Exxon Mobil increased its operating cash flow by 47.6% on the back of revenue and profit growth. This, together with a sharp decrease in capex, made it possible to reduce net debt by $ 3.4 billion over the quarter. At the same time, debt remains at a higher level than a year ago, which is associated with an increase in borrowing in a difficult 2020.
Overall, financial results for the first quarter look positive. Exxon Mobil was able to show investors that at current oil prices, the company is able to generate enough free cash flow to both pay dividends and reduce debt.
To evaluate the company, we used the multiples valuation method relative to peers, which gave a target capitalization of $286.3 billion, or $67.6 per share.
This corresponds to an upside of 8.7% on a 12-month horizon. and a Hold rating.
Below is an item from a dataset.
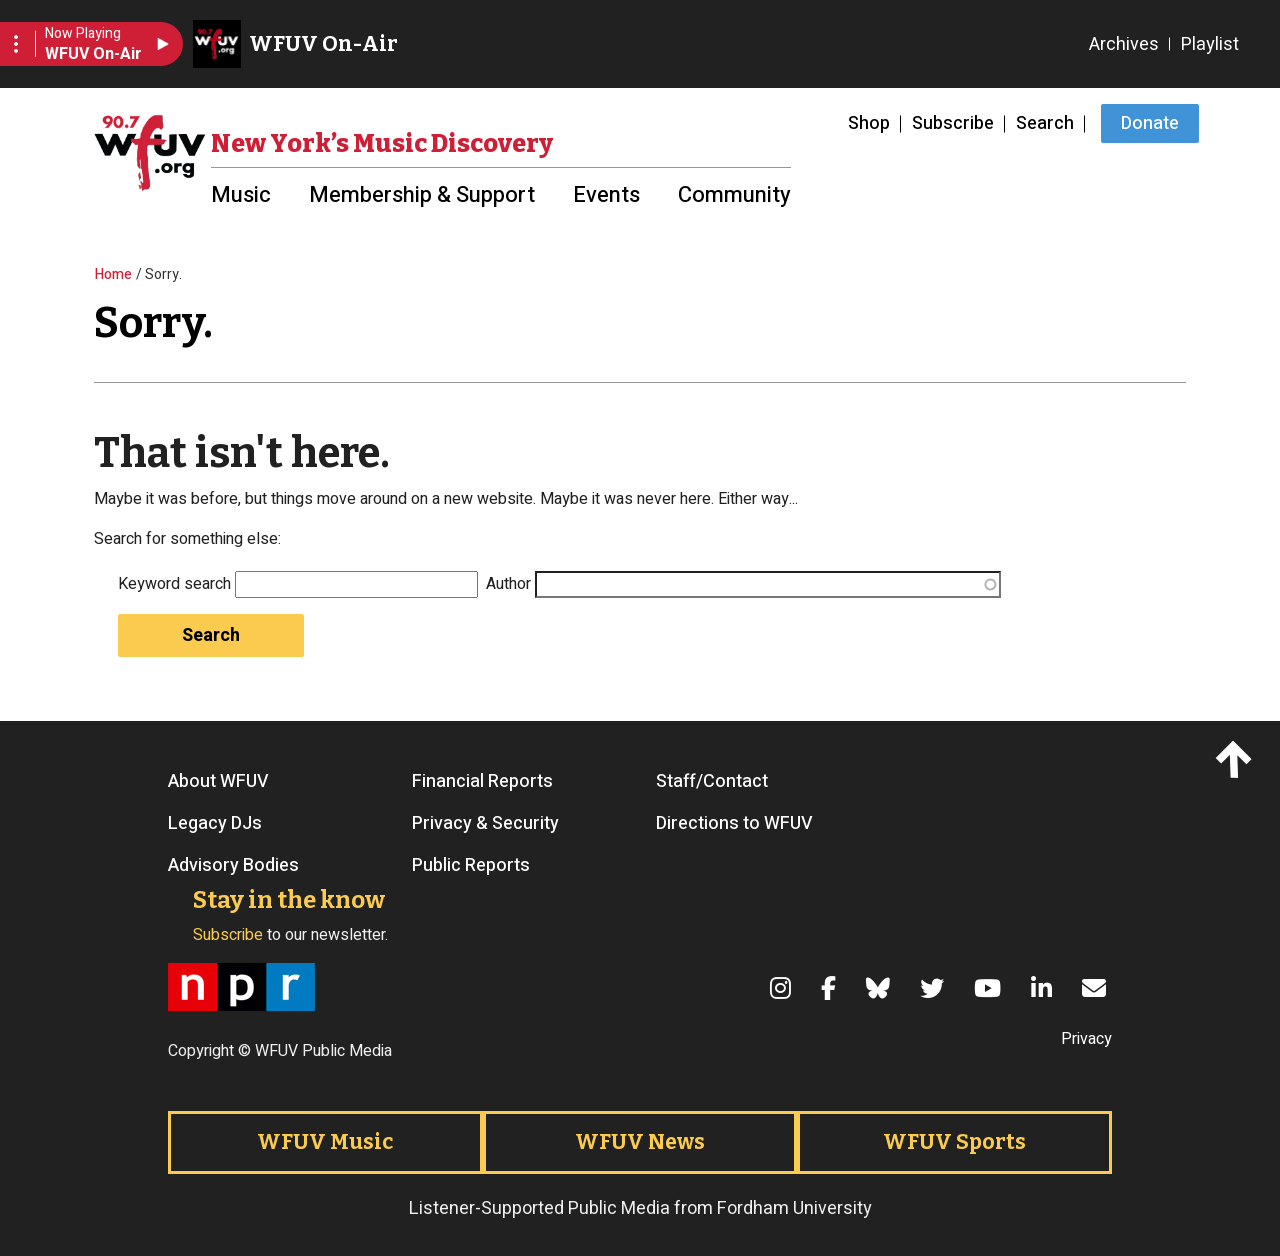 The width and height of the screenshot is (1280, 1256). What do you see at coordinates (174, 584) in the screenshot?
I see `Keyword search` at bounding box center [174, 584].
Including dividends, the upside is 14.3%.
Note that the weighted average target price for a sample of analysts with a historical performance of forecasts for this stock above the average is, according to our calculations, $ 67.43 (upside - 8.4%), the stock rating - 3.14 (rating value 5.0 corresponds to the recommendation Strong Buy, and 1.0 is Strong Sell).
This includes the estimate of the target price of Exxon Mobil shares by Credit Suisse analysts at $ 69.0 (recommendation - Neutral), Wells Fargo - $ 65.0 (Buy), MKM Partners - $ 68.0 (Buy).
Stock market performance
Since the beginning of 2020, Exxon Mobil shares have performed marginally worse than its main closest counterpart, the US oil and gas major Chevron and the XOP oil and gas ETF. In our view, this dynamic is due to the fact that investors were not confident that Exxon Mobil would be able to generate enough free cash flow to maintain a high level of dividends while continuing to invest in development. Now, against the backdrop of positive financial results, Exxon Mobil shares have almost caught up with the sector and, in our opinion, will move at the level of their peers in the near future.
Technically speaking, Exxon Mobil shares are trading in a medium-term uptrend. The nearest resistance in the current situation is the previous local maximum at $64. Support is located at the 50-day moving average at $58.